PW: You probe the true nature of good and evil, introducing a sect of religious fanatics, including member Alexander Lindsay, the Calvinist director who lorded over the orphanage of Evelyn's childhood.

AO: There were definitely reactionary forces present in the 19th century. I'd like to think that the book is anti-extremist as opposed to antireligious.

PW: Evelyn had a boundless imagination as a girl, which proved especially threatening to Lindsay. Why?

AO: People are terrified of the realm of the imagination, its power, its limitlessness. We've all got to accept and explore the dark corners of our imagination without acting upon our impulses.

PW: Freud wasn't yet formulating his theories on the unconscious when this particular drama unfolds.

AO: I considered setting the book in Vienna at the turn of the century, but ultimately decided against it. McKnight could be considered a forerunner to Freud.

PW: As a 21st-century writer well versed in psychoanalysis, how were you able to resist the anachronism of Freudian analysis?

AO: I researched psychology to make sure that terms like the unconscious were in use in that form in the 1880s. People at that time were a little bit more advanced than I gave them credit for. Freud was probably just an extension of some other figures who'd paved the way for him.

PW: You offer comic relief in the form of Carus Groves, the official inspector on the case, who casts himself as a quintessential detective in the memoirs he pens at night. In reality, he is bumbling, incompetent and blinded by his own vanity.

AO: I hope the reader feels a bit of sympathy for Groves and wants him to succeed in his very vain ambitions. The base envies are in us all.

PW: How long have you been planning this novel?
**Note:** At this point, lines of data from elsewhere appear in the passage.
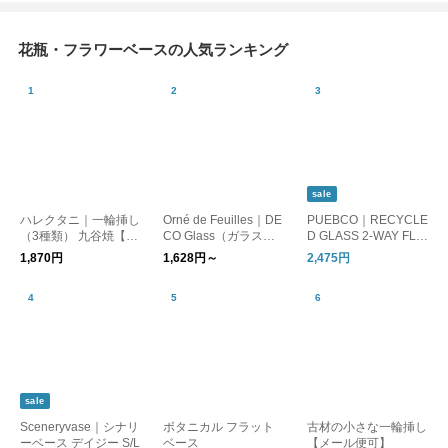
花瓶・フラワーベースの人気ランキング
sale
ハレクタニ｜一輪挿し
Orné de Feuilles｜DE
PUEBCO｜RECYCLE
（3種類） 九谷焼【花
CO Glass（ガラスベ
D GLASS 2-WAY FLO
入れ 花瓶 フラワーポ
ース）
WER VASE/フラワー
1,870円
1,628円～
2,475円
ット】【インテリア】
ベース 花器
【ギフト】
sale
Sceneryvase｜シナリ
ボタニカル フラット
古材の小さな一輪挿し
ーベース デイジー S/L
ベース
【メール便可】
AO: I've got notes going back to the early '90s. Originally it was called Damnation. I tried to conceptualize hell as a place that actually existed. But I thought it would defy credibility, so I came up with the idea that hell only exists in the imagination.

PW: How have you supported yourself over the years?

AO: As a stock coordinator in a warehouse. In a video store. In a bank. As a fuse salesman. There were years where I literally didn't earn a penny and lived off my savings. I am writing full-time now. It's a great privilege to be able to exercise your imagination and get paid for it—I'll never take that for granted.

PW: What's next?

AO: A mystery-adventure that involves Napoleon. I've done 18 months of research, and I'm about to start the first draft—I plan it like a military invasion. I plot everything out in advance. Then I can't wait to get everything on the page.